Joanne Morten (@joanne_morten) is a third year PhD student in the biosciences department. Using biologging technologies such as GPS tracking devices, Joanne researches the foraging and migratory behaviours of two water bird species: arctic terns and oystercatchers.

The first lockdown started as I was preparing for my 18 month upgrade. With one successful field season for each of my study species in the bag (oystercatchers during the winter in the Exe Estuary and arctic terns during the summer in Iceland), everything seemed to be going to plan. I was excited for the key second arctic tern season in June. GPS tracking devices had been carried by arctic terns since the previous breeding season and were recording the routes taken during their migration from Iceland to Antarctica, which is the furthest migration recorded of any animal! The aim of the second fieldwork season was to find and retrieve as many devices as possible. These data would be the basis of my PhD, and any data contained on the devices are unobtainable without re-capturing the birds.

Despite there still being many restrictions in place at the beginning of June 2020, my supervisor, Lucy, our Research Assistant, Lee, and I travelled to a deserted Heathrow, boarded a practically empty flight and flew to Iceland where we entered a very strict two-week quarantine. However, with the exception of being unable to go food shopping, there was very little difference from the field season the year before! We lived in a house less than 20 m from the nearest arctic tern nest, and spent the days slowly cruising through the colony in our vehicle, with any venture outside being greeted by dive bombing or pooping arctic terns! (This quarantine was far more enjoyable than the two weeks spent in my flat in the UK upon return!) After our quarantine ended, we went on a celebratory trip to a bakery, which was full of people and came as a complete shock to us all. Iceland had so few cases of covid that life within the country was minimally restricted. The field season flew by and we even successfully deployed devices for a week to monitor foraging behaviour during the breeding season.

By the time the June 2021 field season rolled around, I didn’t imagine that we would still be wondering whether we could leave the UK or enter Iceland. But thankfully, with consideration by the university and travel exceptions granted for researchers by the Icelandic government, we could live and work in the arctic tern colony once more. By then, international travel had adapted to covid and despite a slight hiccup at the airport with the wrong form (quickly rectified at the check-in desk!), our team once again reached the arctic terns. This time I was joined by another member of the lab group, Jess, and Lee once again for his third trip to the colony. In 2021 our quarantine was shorter (only five days and a negative PCR test were needed), but we still had a post-quarantine celebration excursion. This time to the erupting Fagradalsfjall volcano, just down the road from our field site!

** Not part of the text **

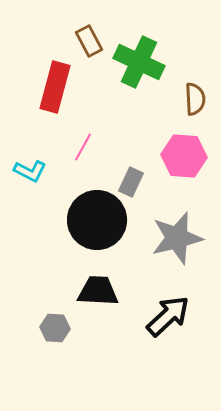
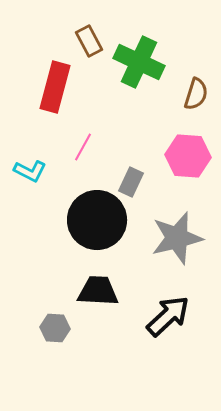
brown semicircle: moved 1 px right, 5 px up; rotated 20 degrees clockwise
pink hexagon: moved 4 px right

Arctic terns have a very short breeding window, and our only chance to catch them is whilst they are incubating their eggs. There were ethical concerns that if we didn’t reach Iceland, terns that had been carrying devices since 2019 would be burdened for another year. With the clock ticking and the first week of June approaching, our application for international travel was approved by the Research Restart Committee with little time to spare. As a PhD student whose project is entirely based on data collected during fieldwork, I was exceptionally lucky that this could go ahead. With a huge amount of gratitude to the Research Restart Committee, my supervisor, the Director of Research, our Icelandic collaborator and everyone who helped us through the mountain of forms, we travelled internationally TWICE during the pandemic affording the best opportunity to try to recapture terns who had carried tiny GPS backpacks across the world.

Arctic tern with leg flag for identification

The 2021 field team visiting the Fagradalsfjall volcano (L – R Lee, Jess and Joanne)

Arctic tern with the GPS device antennae just about visible!

Arctic terns in flight

The biologging devices (plus an example leg flag and ring on the right) deployed on arctic terns. All weigh less than 3% of the mass of the terns with the smallest only around 1 g!